╔══

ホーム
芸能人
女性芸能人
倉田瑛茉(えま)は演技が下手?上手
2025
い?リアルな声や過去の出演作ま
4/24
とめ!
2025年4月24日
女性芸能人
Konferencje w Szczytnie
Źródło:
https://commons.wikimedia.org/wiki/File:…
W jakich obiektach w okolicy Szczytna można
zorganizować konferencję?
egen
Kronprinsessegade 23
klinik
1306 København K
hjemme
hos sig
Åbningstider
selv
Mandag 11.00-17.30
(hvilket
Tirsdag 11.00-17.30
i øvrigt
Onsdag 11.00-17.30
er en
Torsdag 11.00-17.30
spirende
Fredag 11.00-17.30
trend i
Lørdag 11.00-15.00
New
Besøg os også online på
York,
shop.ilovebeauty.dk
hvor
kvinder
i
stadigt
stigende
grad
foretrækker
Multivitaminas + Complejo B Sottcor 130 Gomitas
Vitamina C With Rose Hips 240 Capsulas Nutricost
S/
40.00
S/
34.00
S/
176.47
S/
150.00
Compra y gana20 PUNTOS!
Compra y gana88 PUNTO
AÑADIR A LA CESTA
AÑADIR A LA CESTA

╚══
╔══

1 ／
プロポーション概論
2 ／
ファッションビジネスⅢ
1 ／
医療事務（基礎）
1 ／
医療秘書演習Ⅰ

╚══
╔══

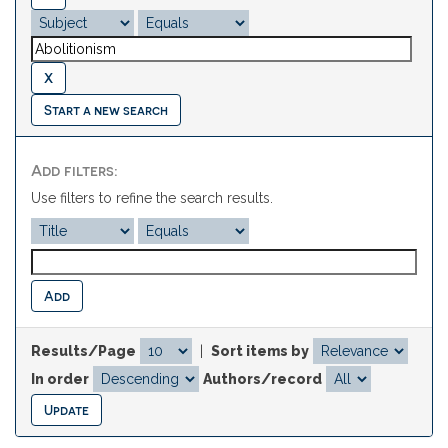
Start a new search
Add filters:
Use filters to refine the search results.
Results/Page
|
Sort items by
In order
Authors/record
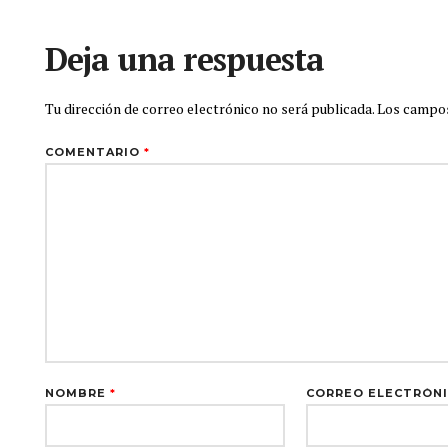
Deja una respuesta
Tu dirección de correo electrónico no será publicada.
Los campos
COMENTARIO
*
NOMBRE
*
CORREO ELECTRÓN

╚══

Work to be completed:
Every line of the data above that includes "filters" should be listed.

Exercise solution:
Add filters:
Use filters to refine the search results.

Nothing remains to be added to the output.